WASHINGTON — Une enquête fédérale du FBI contre une journaliste de l'Atlantic soulève des questions sur la liberté de la presse aux États-Unis. Selon un rapport de MS NOW, publié mercredi, l'agence aurait lancé une investigation criminelle ciblant Sarah Fitzpatrick pour un article publié le mois dernier.
L'article en question, basé sur les témoignages de plus de deux douzaines de sources, décrit Kash Patel, directeur du FBI, comme paranoïaque, souvent ivre et incompétent dans ses fonctions.
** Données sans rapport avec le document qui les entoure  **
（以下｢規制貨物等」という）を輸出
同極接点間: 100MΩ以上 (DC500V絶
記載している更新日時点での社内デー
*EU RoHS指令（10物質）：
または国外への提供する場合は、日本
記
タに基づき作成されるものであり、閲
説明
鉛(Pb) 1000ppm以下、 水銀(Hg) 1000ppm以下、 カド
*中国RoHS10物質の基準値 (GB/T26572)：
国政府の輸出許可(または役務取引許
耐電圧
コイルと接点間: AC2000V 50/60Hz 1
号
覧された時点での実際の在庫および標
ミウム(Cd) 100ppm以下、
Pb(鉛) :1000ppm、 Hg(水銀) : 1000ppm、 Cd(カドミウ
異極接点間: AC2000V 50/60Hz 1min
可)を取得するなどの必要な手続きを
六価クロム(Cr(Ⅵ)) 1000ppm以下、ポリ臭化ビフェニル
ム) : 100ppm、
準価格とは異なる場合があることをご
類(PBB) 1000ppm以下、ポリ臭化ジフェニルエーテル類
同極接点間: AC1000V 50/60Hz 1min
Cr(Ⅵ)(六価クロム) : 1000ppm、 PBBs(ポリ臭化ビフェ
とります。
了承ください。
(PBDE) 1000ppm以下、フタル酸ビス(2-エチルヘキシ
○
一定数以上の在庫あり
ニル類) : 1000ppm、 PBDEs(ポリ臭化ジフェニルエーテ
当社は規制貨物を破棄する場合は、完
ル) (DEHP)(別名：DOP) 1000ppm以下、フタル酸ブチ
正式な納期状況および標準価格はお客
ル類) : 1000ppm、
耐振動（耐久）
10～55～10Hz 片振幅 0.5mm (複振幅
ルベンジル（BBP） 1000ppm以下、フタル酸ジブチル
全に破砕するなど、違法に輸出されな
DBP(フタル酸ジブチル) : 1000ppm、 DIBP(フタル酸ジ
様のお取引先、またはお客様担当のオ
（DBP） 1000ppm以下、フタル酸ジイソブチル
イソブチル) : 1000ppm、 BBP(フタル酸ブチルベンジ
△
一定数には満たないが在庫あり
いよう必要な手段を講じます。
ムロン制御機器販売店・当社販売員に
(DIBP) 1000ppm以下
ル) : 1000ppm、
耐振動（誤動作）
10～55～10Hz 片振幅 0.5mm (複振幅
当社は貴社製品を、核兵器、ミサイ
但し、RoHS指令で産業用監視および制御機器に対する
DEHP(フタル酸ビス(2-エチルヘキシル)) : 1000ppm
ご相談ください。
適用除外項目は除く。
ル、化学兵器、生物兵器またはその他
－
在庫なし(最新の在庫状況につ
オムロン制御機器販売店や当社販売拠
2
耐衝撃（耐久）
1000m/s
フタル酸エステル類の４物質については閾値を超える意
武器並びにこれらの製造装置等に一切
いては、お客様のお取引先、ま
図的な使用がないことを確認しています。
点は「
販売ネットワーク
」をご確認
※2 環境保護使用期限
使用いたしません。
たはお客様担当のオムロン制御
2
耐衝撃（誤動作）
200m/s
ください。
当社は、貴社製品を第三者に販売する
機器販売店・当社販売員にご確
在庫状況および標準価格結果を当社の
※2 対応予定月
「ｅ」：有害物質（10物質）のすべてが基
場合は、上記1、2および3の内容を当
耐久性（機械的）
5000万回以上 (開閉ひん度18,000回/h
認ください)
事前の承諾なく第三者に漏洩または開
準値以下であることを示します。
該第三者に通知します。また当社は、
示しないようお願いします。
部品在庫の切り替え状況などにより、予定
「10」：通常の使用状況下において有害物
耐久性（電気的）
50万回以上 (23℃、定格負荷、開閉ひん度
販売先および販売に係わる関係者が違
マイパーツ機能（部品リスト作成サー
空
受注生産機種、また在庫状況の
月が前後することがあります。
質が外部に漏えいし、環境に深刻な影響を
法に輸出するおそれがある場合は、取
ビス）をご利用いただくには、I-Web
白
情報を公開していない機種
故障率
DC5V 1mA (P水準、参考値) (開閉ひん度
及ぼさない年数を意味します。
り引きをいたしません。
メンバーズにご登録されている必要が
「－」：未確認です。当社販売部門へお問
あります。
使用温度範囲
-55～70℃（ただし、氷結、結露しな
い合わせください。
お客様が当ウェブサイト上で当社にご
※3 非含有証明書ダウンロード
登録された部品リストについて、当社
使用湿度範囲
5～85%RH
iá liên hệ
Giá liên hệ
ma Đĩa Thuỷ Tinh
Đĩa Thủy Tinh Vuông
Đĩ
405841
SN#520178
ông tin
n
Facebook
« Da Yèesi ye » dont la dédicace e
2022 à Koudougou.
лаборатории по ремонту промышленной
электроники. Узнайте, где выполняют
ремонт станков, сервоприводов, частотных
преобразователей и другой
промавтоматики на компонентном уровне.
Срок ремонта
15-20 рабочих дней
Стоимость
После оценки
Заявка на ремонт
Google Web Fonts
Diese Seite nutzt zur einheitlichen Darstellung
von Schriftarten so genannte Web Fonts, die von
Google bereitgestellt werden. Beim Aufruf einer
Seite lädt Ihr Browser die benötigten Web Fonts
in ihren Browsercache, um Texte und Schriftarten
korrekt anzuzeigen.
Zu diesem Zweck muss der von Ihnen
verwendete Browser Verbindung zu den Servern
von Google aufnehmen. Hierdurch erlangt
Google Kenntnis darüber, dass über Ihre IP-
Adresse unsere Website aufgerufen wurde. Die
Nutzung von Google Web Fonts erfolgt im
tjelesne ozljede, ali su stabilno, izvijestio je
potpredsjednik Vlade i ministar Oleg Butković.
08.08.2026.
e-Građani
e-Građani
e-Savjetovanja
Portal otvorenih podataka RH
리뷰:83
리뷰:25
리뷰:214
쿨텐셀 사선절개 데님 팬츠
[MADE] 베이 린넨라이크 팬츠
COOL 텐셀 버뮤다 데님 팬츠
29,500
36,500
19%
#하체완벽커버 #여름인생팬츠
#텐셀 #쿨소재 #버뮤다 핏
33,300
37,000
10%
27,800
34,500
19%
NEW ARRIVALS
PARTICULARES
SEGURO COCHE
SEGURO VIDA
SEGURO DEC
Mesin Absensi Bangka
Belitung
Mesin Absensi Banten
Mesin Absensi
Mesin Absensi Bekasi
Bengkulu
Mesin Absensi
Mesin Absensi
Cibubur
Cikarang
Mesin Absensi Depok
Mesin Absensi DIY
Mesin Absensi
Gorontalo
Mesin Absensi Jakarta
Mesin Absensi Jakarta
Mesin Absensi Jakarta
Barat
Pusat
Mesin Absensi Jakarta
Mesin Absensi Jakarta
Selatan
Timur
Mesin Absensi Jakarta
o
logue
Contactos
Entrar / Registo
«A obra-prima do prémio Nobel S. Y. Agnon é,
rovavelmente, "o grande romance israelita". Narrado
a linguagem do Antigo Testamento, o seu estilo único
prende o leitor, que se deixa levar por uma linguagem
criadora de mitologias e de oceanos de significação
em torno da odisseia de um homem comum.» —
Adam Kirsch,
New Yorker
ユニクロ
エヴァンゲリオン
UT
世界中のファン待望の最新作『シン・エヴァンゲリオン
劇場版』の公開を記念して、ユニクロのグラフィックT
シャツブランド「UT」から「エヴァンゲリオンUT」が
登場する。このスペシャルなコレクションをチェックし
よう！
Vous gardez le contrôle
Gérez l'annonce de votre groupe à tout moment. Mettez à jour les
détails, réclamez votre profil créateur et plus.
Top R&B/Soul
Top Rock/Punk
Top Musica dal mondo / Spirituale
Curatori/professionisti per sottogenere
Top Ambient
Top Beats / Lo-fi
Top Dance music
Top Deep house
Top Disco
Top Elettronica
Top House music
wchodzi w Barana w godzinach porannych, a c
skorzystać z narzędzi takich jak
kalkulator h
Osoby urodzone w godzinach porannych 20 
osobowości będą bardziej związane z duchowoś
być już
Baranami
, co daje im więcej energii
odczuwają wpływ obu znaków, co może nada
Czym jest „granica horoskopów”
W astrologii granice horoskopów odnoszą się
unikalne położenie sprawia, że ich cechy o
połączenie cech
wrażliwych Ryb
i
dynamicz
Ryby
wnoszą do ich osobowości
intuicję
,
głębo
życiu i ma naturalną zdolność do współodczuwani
Aucune information classée n'a été divulguée, ce qui rend l'enquête particulièrement préoccupante, selon les observateurs.
Le FBI a nié l'existence de cette investigation, mais Fitzpatrick a depuis publié un second article détaillant les habitudes de Patel, notamment la distribution de bouteilles de bourbon personnalisées à son nom.
Une série d'attaques contre la presse sous Trump
Cette affaire s'ajoute à une longue liste d'actions contre les médias depuis le début du second mandat de Donald Trump. En 2023, une investigation avait été ouverte contre un journaliste du New York Times pour un article sur Patel et sa compagne, utilisant des ressources du FBI. Plus tôt cette année, les appareils d'Hannah Natanson, journaliste au Washington Post, avaient été saisis dans le cadre d'une enquête sur une fuite.
Ironiquement, Natanson avait remporté un prix Pulitzer la veille de cette perquisition.
Une perquisition politique en Virginie ?
Mercredi également, le FBI a perquisitionné le bureau de la sénatrice de Virginie Louise Lucas, figure de proue d'un redécoupage électoral démocrate. Bien que l'enquête porte officiellement sur des allégations de corruption, son timing coïncide avec les tentatives de Trump de renforcer son influence avant les élections de mi-mandat.
Cette opération rappelle les méthodes utilisées par l'administration pour cibler ses opposants politiques.